We believe that successfully working with ILK and science together requires a deliberate approach from the start; this approach needs to recognize different knowledge systems and engage with networks of stakeholders reflecting diverse worldviews. It also takes extra money and time to do this right.
In return, fostering inclusion of ILK and partnering with Indigenous communities can help scientists better understand how natural and cultural systems co-produce each other, identify trends of change through diverse biocultural indicators, and improve sustainable development goals and policies for all. We are very optimistic that it is a win-win.
What are the next steps in your research into environmental changes?

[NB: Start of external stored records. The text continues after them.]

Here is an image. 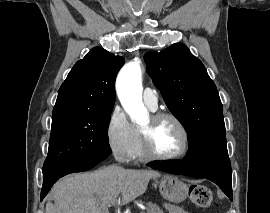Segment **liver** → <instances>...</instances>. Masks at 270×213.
Instances as JSON below:
<instances>
[{
    "instance_id": "obj_1",
    "label": "liver",
    "mask_w": 270,
    "mask_h": 213,
    "mask_svg": "<svg viewBox=\"0 0 270 213\" xmlns=\"http://www.w3.org/2000/svg\"><path fill=\"white\" fill-rule=\"evenodd\" d=\"M158 176L160 173L154 170L116 166L72 174L54 185L45 213H108L107 206L119 194H122L121 204H128L146 191L150 179Z\"/></svg>"
}]
</instances>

I am returning to some research in Southeast Asia later this year when travel restrictions are lifted to work in Indonesia, Myanmar, and Vietnam on assessments of bio-culturally valuable ecosystem services in different communities.
Where can readers find more information?
A summary of our paper can be found here: https://www.eurekalert.org/pub_releases/2020-07/ru-ipv072420.php
The paper can be accessed directly here: https://besjournals.onlinelibrary.wiley.com/doi/full/10.1111/1365-2664.13705
About Professor Pamela D. McElwee
Pamela D. McElwee is an Associate Professor of Human Ecology at the School of Environmental and Biological Sciences, Rutgers University, New Brunswick, NJ. She is trained as an interdisciplinary environmental scientist, with a joint Ph.D. in forestry & environmental studies and anthropology from Yale University.
She has authored more than 60 scientific papers, book chapters, and policy reports, as well as an award-winning book, Forests are Gold: Trees, People and Environmental Rule in Vietnam (U of Washington Press, 2016). Her research has been funded with grants from the National Science Foundation and MacArthur Foundation, and in 2019 she was named an Andrew Carnegie Fellow.
She has served as a lead author for both the Intergovernmental Panel on Climate Change Special Report on Climate Change and Land (2019) and the Global Assessment of the Intergovernmental Science-Policy Platform on Biodiversity and Ecosystem Services (2019).